§ **WORK INSTRUCTIONS**
Write out exactly the line containing "Answer in <instances>...</instances>." along with each line that follows it in the records below, and no others.

──────── GIVEN DATA ────────

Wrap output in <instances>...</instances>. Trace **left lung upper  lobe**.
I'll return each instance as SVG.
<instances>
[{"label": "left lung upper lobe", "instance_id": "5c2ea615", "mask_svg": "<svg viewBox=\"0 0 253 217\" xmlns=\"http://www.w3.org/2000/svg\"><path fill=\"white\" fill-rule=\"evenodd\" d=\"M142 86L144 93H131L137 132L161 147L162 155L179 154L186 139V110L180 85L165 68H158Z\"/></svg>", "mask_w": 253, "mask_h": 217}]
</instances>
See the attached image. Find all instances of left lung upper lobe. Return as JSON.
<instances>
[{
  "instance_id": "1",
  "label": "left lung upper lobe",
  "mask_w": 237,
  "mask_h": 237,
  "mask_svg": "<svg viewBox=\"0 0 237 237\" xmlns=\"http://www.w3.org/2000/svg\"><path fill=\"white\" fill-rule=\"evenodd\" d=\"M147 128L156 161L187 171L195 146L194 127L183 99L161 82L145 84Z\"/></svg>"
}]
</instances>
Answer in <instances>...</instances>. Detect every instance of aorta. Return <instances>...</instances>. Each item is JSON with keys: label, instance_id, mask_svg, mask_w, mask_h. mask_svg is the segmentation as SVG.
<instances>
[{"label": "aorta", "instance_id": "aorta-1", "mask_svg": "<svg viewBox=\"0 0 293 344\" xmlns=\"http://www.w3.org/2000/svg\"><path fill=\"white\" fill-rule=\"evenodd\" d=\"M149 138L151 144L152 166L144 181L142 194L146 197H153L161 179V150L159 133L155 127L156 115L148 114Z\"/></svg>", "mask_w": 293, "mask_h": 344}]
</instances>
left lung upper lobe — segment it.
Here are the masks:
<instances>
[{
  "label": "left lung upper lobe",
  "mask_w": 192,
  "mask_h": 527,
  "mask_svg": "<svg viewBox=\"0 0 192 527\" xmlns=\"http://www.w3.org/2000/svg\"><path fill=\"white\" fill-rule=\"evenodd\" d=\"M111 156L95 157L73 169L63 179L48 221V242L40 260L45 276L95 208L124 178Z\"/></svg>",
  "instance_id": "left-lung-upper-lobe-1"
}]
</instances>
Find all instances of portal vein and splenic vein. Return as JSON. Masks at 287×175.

────────

§ **RESPONSE BELOW**
Answer in <instances>...</instances>. Detect every instance of aorta. Return <instances>...</instances>. Each item is JSON with keys: label, instance_id, mask_svg, mask_w, mask_h. mask_svg is the segmentation as SVG.
<instances>
[{"label": "aorta", "instance_id": "aorta-1", "mask_svg": "<svg viewBox=\"0 0 293 344\" xmlns=\"http://www.w3.org/2000/svg\"><path fill=\"white\" fill-rule=\"evenodd\" d=\"M149 138L151 144L152 166L144 181L142 194L146 197H153L161 179V150L159 133L155 127L156 115L148 114Z\"/></svg>", "mask_w": 293, "mask_h": 344}]
</instances>
left lung upper lobe — segment it.
Here are the masks:
<instances>
[{
  "label": "left lung upper lobe",
  "mask_w": 192,
  "mask_h": 527,
  "mask_svg": "<svg viewBox=\"0 0 192 527\" xmlns=\"http://www.w3.org/2000/svg\"><path fill=\"white\" fill-rule=\"evenodd\" d=\"M111 156L95 157L73 169L63 179L48 221V242L40 260L45 276L95 208L124 178Z\"/></svg>",
  "instance_id": "left-lung-upper-lobe-1"
}]
</instances>
Find all instances of portal vein and splenic vein. Return as JSON. Masks at 287×175.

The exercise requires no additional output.